Start of PROVIDED ENTRIES

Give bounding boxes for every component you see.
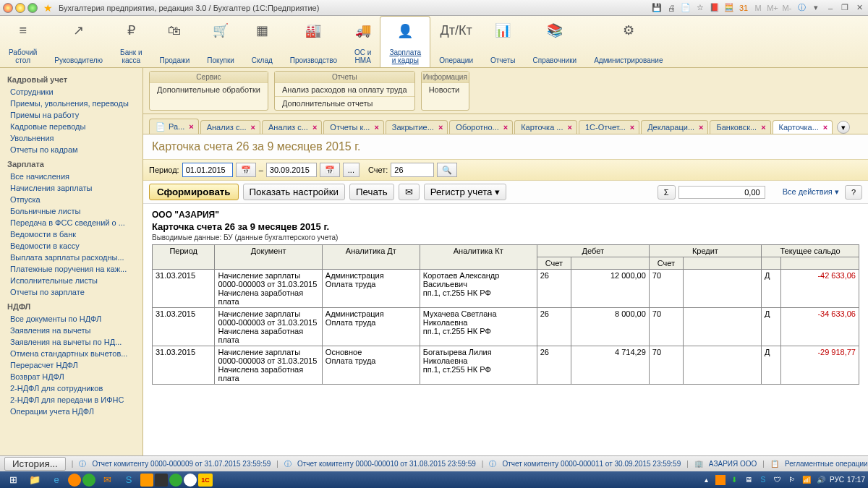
- print-icon[interactable]: 🖨: [665, 2, 677, 14]
- save-icon[interactable]: 💾: [651, 2, 663, 14]
- sidebar-item[interactable]: Отчеты по зарплате: [0, 286, 142, 298]
- sb-link-4[interactable]: Регламентные операции: [785, 460, 868, 468]
- nav-item-8[interactable]: 👤Зарплатаи кадры: [380, 16, 430, 67]
- date-to-input[interactable]: [266, 163, 317, 177]
- sidebar-item[interactable]: Возврат НДФЛ: [0, 371, 142, 382]
- tb-app1-icon[interactable]: [68, 474, 81, 487]
- tab-0[interactable]: 📄Ра...×: [149, 119, 199, 134]
- tab-close-icon[interactable]: ×: [437, 123, 444, 132]
- tab-2[interactable]: Анализ с...×: [262, 120, 322, 134]
- sb-link-2[interactable]: Отчет комитенту 0000-000011 от 30.09.201…: [502, 460, 681, 468]
- sidebar-item[interactable]: Операции учета НДФЛ: [0, 406, 142, 417]
- tb-skype-icon[interactable]: S: [119, 473, 139, 487]
- tab-close-icon[interactable]: ×: [373, 123, 380, 132]
- date-from-input[interactable]: [182, 163, 233, 177]
- tray-up-icon[interactable]: ▴: [701, 474, 712, 486]
- calendar-icon[interactable]: 31: [738, 2, 749, 14]
- tb-outlook-icon[interactable]: ✉: [97, 473, 117, 487]
- tb-app4-icon[interactable]: [155, 474, 168, 487]
- tb-app6-icon[interactable]: [184, 474, 197, 487]
- tray-ic-3[interactable]: 🖥: [743, 474, 754, 486]
- nav-item-7[interactable]: 🚚ОС иНМА: [346, 16, 380, 67]
- sidebar-item[interactable]: Сотрудники: [0, 86, 142, 98]
- nav-item-9[interactable]: Дт/КтОперации: [430, 16, 482, 67]
- history-button[interactable]: История...: [4, 457, 66, 471]
- sidebar-item[interactable]: 2-НДФЛ для сотрудников: [0, 382, 142, 394]
- register-button[interactable]: Регистр учета ▾: [424, 184, 507, 200]
- sb-link-3[interactable]: АЗАРИЯ ООО: [709, 460, 757, 468]
- sidebar-item[interactable]: Приемы, увольнения, переводы: [0, 98, 142, 109]
- start-button[interactable]: ⊞: [3, 473, 23, 487]
- account-search-icon[interactable]: 🔍: [437, 163, 457, 177]
- sidebar-item[interactable]: Исполнительные листы: [0, 275, 142, 286]
- tab-close-icon[interactable]: ×: [311, 123, 318, 132]
- tab-close-icon[interactable]: ×: [566, 123, 573, 132]
- sidebar-item[interactable]: Отпуска: [0, 194, 142, 205]
- sidebar-item[interactable]: Отчеты по кадрам: [0, 144, 142, 155]
- sidebar-item[interactable]: Платежные поручения на каж...: [0, 263, 142, 275]
- tab-close-icon[interactable]: ×: [629, 123, 636, 132]
- m-icon[interactable]: M: [752, 2, 764, 14]
- sidebar-item[interactable]: Все начисления: [0, 171, 142, 182]
- sidebar-item[interactable]: Передача в ФСС сведений о ...: [0, 217, 142, 228]
- nav-item-4[interactable]: 🛒Покупки: [198, 16, 243, 67]
- star-icon[interactable]: ☆: [694, 2, 706, 14]
- sidebar-item[interactable]: Ведомости в кассу: [0, 240, 142, 252]
- tab-6[interactable]: Карточка ...×: [514, 120, 577, 134]
- tray-time[interactable]: 17:17: [847, 476, 865, 484]
- sidebar-item[interactable]: Все документы по НДФЛ: [0, 313, 142, 325]
- show-settings-button[interactable]: Показать настройки: [243, 184, 345, 200]
- all-actions-button[interactable]: Все действия ▾: [783, 187, 839, 197]
- panel-reports-item-0[interactable]: Анализ расходов на оплату труда: [275, 82, 414, 96]
- win-minimize-icon[interactable]: –: [825, 2, 836, 14]
- nav-item-5[interactable]: ▦Склад: [243, 16, 281, 67]
- tray-ic-4[interactable]: S: [757, 474, 769, 486]
- sidebar-item[interactable]: Отмена стандартных вычетов...: [0, 348, 142, 359]
- book-icon[interactable]: 📕: [709, 2, 720, 14]
- tab-close-icon[interactable]: ×: [697, 123, 705, 132]
- tray-ic-6[interactable]: 🏳: [786, 474, 798, 486]
- sidebar-item[interactable]: Приемы на работу: [0, 109, 142, 121]
- tray-ic-1[interactable]: [715, 475, 726, 485]
- table-row[interactable]: 31.03.2015Начисление зарплаты 0000-00000…: [153, 308, 859, 346]
- tab-3[interactable]: Отчеты к...×: [323, 120, 384, 134]
- tab-close-icon[interactable]: ×: [760, 123, 767, 132]
- sb-link-0[interactable]: Отчет комитенту 0000-000009 от 31.07.201…: [92, 460, 271, 468]
- table-row[interactable]: 31.03.2015Начисление зарплаты 0000-00000…: [153, 346, 859, 385]
- sidebar-item[interactable]: Кадровые переводы: [0, 121, 142, 132]
- tab-close-icon[interactable]: ×: [187, 122, 195, 131]
- tab-5[interactable]: Оборотно...×: [449, 120, 513, 134]
- tab-9[interactable]: Банковск...×: [710, 120, 770, 134]
- tray-sound-icon[interactable]: 🔊: [815, 474, 827, 486]
- sidebar-item[interactable]: Больничные листы: [0, 205, 142, 217]
- info-icon[interactable]: ⓘ: [796, 2, 807, 14]
- nav-item-2[interactable]: ₽Банк икасса: [111, 16, 150, 67]
- sidebar-item[interactable]: Заявления на вычеты: [0, 325, 142, 336]
- win-close-icon[interactable]: ✕: [854, 2, 865, 14]
- tray-ic-2[interactable]: ⬇: [728, 474, 740, 486]
- date-ellipsis-button[interactable]: ...: [343, 163, 359, 177]
- tabs-overflow-button[interactable]: ▾: [837, 121, 850, 134]
- help-button[interactable]: ?: [845, 185, 862, 200]
- tb-app2-icon[interactable]: [82, 474, 95, 487]
- dropdown-icon[interactable]: ▾: [810, 2, 822, 14]
- nav-item-11[interactable]: 📚Справочники: [524, 16, 586, 67]
- tb-1c-icon[interactable]: 1C: [198, 474, 213, 487]
- sidebar-item[interactable]: Выплата зарплаты расходны...: [0, 252, 142, 263]
- date-to-cal-icon[interactable]: 📅: [320, 163, 340, 177]
- sidebar-item[interactable]: Увольнения: [0, 132, 142, 144]
- tab-4[interactable]: Закрытие...×: [386, 120, 448, 134]
- tab-7[interactable]: 1С-Отчет...×: [579, 120, 639, 134]
- tab-close-icon[interactable]: ×: [502, 123, 509, 132]
- tb-app5-icon[interactable]: [169, 474, 182, 487]
- m-minus-icon[interactable]: M-: [781, 2, 793, 14]
- m-plus-icon[interactable]: M+: [767, 2, 778, 14]
- tray-lang[interactable]: РУС: [830, 476, 844, 484]
- print-button[interactable]: Печать: [349, 184, 394, 200]
- calc-icon[interactable]: 🧮: [723, 2, 735, 14]
- maximize-dot[interactable]: [27, 3, 38, 13]
- nav-item-1[interactable]: ↗Руководителю: [46, 16, 111, 67]
- close-dot[interactable]: [3, 3, 13, 13]
- tb-explorer-icon[interactable]: 📁: [25, 473, 45, 487]
- nav-item-6[interactable]: 🏭Производство: [281, 16, 346, 67]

End of PROVIDED ENTRIES

**AIM OF THE EXERCISE**
Without including any pictures, please restate all the records exactly.

**OUTPUT**
Give bounding boxes for every component you see.
- print-icon[interactable]: 🖨: [665, 2, 677, 14]
- save-icon[interactable]: 💾: [651, 2, 663, 14]
- sidebar-item[interactable]: Отчеты по зарплате: [0, 286, 142, 298]
- sb-link-4[interactable]: Регламентные операции: [785, 460, 868, 468]
- nav-item-8[interactable]: 👤Зарплатаи кадры: [380, 16, 430, 67]
- date-to-input[interactable]: [266, 163, 317, 177]
- sidebar-item[interactable]: Возврат НДФЛ: [0, 371, 142, 382]
- tb-app1-icon[interactable]: [68, 474, 81, 487]
- tab-0[interactable]: 📄Ра...×: [149, 119, 199, 134]
- tab-close-icon[interactable]: ×: [437, 123, 444, 132]
- tab-2[interactable]: Анализ с...×: [262, 120, 322, 134]
- sb-link-2[interactable]: Отчет комитенту 0000-000011 от 30.09.201…: [502, 460, 681, 468]
- sidebar-item[interactable]: Операции учета НДФЛ: [0, 406, 142, 417]
- tb-skype-icon[interactable]: S: [119, 473, 139, 487]
- tab-close-icon[interactable]: ×: [373, 123, 380, 132]
- date-from-input[interactable]: [182, 163, 233, 177]
- tray-up-icon[interactable]: ▴: [701, 474, 712, 486]
- calendar-icon[interactable]: 31: [738, 2, 749, 14]
- tb-outlook-icon[interactable]: ✉: [97, 473, 117, 487]
- tb-app4-icon[interactable]: [155, 474, 168, 487]
- tb-app6-icon[interactable]: [184, 474, 197, 487]
- tray-ic-3[interactable]: 🖥: [743, 474, 754, 486]
- nav-item-7[interactable]: 🚚ОС иНМА: [346, 16, 380, 67]
- sidebar-item[interactable]: Сотрудники: [0, 86, 142, 98]
- nav-item-9[interactable]: Дт/КтОперации: [430, 16, 482, 67]
- history-button[interactable]: История...: [4, 457, 66, 471]
- sidebar-item[interactable]: 2-НДФЛ для сотрудников: [0, 382, 142, 394]
- register-button[interactable]: Регистр учета ▾: [424, 184, 507, 200]
- sb-link-3[interactable]: АЗАРИЯ ООО: [709, 460, 757, 468]
- sidebar-item[interactable]: Приемы, увольнения, переводы: [0, 98, 142, 109]
- start-button[interactable]: ⊞: [3, 473, 23, 487]
- account-search-icon[interactable]: 🔍: [437, 163, 457, 177]
- sidebar-item[interactable]: Исполнительные листы: [0, 275, 142, 286]
- tab-close-icon[interactable]: ×: [311, 123, 318, 132]
- tab-close-icon[interactable]: ×: [566, 123, 573, 132]
- sidebar-item[interactable]: Отпуска: [0, 194, 142, 205]
- sidebar-item[interactable]: Отчеты по кадрам: [0, 144, 142, 155]
- sidebar-item[interactable]: Платежные поручения на каж...: [0, 263, 142, 275]
- tab-close-icon[interactable]: ×: [629, 123, 636, 132]
- m-icon[interactable]: M: [752, 2, 764, 14]
- sidebar-item[interactable]: Все начисления: [0, 171, 142, 182]
- sidebar-item[interactable]: Передача в ФСС сведений о ...: [0, 217, 142, 228]
- nav-item-4[interactable]: 🛒Покупки: [198, 16, 243, 67]
- star-icon[interactable]: ☆: [694, 2, 706, 14]
- sidebar-item[interactable]: Ведомости в кассу: [0, 240, 142, 252]
- tab-6[interactable]: Карточка ...×: [514, 120, 577, 134]
- tray-time[interactable]: 17:17: [847, 476, 865, 484]
- sidebar-item[interactable]: Все документы по НДФЛ: [0, 313, 142, 325]
- show-settings-button[interactable]: Показать настройки: [243, 184, 345, 200]
- all-actions-button[interactable]: Все действия ▾: [783, 187, 839, 197]
- panel-reports-item-0[interactable]: Анализ расходов на оплату труда: [275, 82, 414, 96]
- win-minimize-icon[interactable]: –: [825, 2, 836, 14]
- nav-item-5[interactable]: ▦Склад: [243, 16, 281, 67]
- tray-ic-4[interactable]: S: [757, 474, 769, 486]
- sidebar-item[interactable]: Отмена стандартных вычетов...: [0, 348, 142, 359]
- book-icon[interactable]: 📕: [709, 2, 720, 14]
- tab-close-icon[interactable]: ×: [697, 123, 705, 132]
- tray-ic-6[interactable]: 🏳: [786, 474, 798, 486]
- sidebar-item[interactable]: Приемы на работу: [0, 109, 142, 121]
- tray-ic-1[interactable]: [715, 475, 726, 485]
- table-row[interactable]: 31.03.2015Начисление зарплаты 0000-00000…: [153, 308, 859, 346]
- tab-3[interactable]: Отчеты к...×: [323, 120, 384, 134]
- tab-close-icon[interactable]: ×: [760, 123, 767, 132]
- sb-link-0[interactable]: Отчет комитенту 0000-000009 от 31.07.201…: [92, 460, 271, 468]
- table-row[interactable]: 31.03.2015Начисление зарплаты 0000-00000…: [153, 346, 859, 385]
- sidebar-item[interactable]: Кадровые переводы: [0, 121, 142, 132]
- tab-close-icon[interactable]: ×: [187, 122, 195, 131]
- tab-5[interactable]: Оборотно...×: [449, 120, 513, 134]
- tab-9[interactable]: Банковск...×: [710, 120, 770, 134]
- tray-sound-icon[interactable]: 🔊: [815, 474, 827, 486]
- sidebar-item[interactable]: Больничные листы: [0, 205, 142, 217]
- info-icon[interactable]: ⓘ: [796, 2, 807, 14]
- nav-item-2[interactable]: ₽Банк икасса: [111, 16, 150, 67]
- sidebar-item[interactable]: Заявления на вычеты: [0, 325, 142, 336]
- win-close-icon[interactable]: ✕: [854, 2, 865, 14]
- tray-ic-2[interactable]: ⬇: [728, 474, 740, 486]
- date-ellipsis-button[interactable]: ...: [343, 163, 359, 177]
- tabs-overflow-button[interactable]: ▾: [837, 121, 850, 134]
- help-button[interactable]: ?: [845, 185, 862, 200]
- tb-app2-icon[interactable]: [82, 474, 95, 487]
- dropdown-icon[interactable]: ▾: [810, 2, 822, 14]
- nav-item-11[interactable]: 📚Справочники: [524, 16, 586, 67]
- tb-1c-icon[interactable]: 1C: [198, 474, 213, 487]
- sidebar-item[interactable]: Выплата зарплаты расходны...: [0, 252, 142, 263]
- date-to-cal-icon[interactable]: 📅: [320, 163, 340, 177]
- sidebar-item[interactable]: Увольнения: [0, 132, 142, 144]
- tab-4[interactable]: Закрытие...×: [386, 120, 448, 134]
- tab-7[interactable]: 1С-Отчет...×: [579, 120, 639, 134]
- tab-close-icon[interactable]: ×: [502, 123, 509, 132]
- tb-app5-icon[interactable]: [169, 474, 182, 487]
- m-minus-icon[interactable]: M-: [781, 2, 793, 14]
- m-plus-icon[interactable]: M+: [767, 2, 778, 14]
- tray-lang[interactable]: РУС: [830, 476, 844, 484]
- print-button[interactable]: Печать: [349, 184, 394, 200]
- calc-icon[interactable]: 🧮: [723, 2, 735, 14]
- maximize-dot[interactable]: [27, 3, 38, 13]
- nav-item-1[interactable]: ↗Руководителю: [46, 16, 111, 67]
- close-dot[interactable]: [3, 3, 13, 13]
- tb-explorer-icon[interactable]: 📁: [25, 473, 45, 487]
- nav-item-6[interactable]: 🏭Производство: [281, 16, 346, 67]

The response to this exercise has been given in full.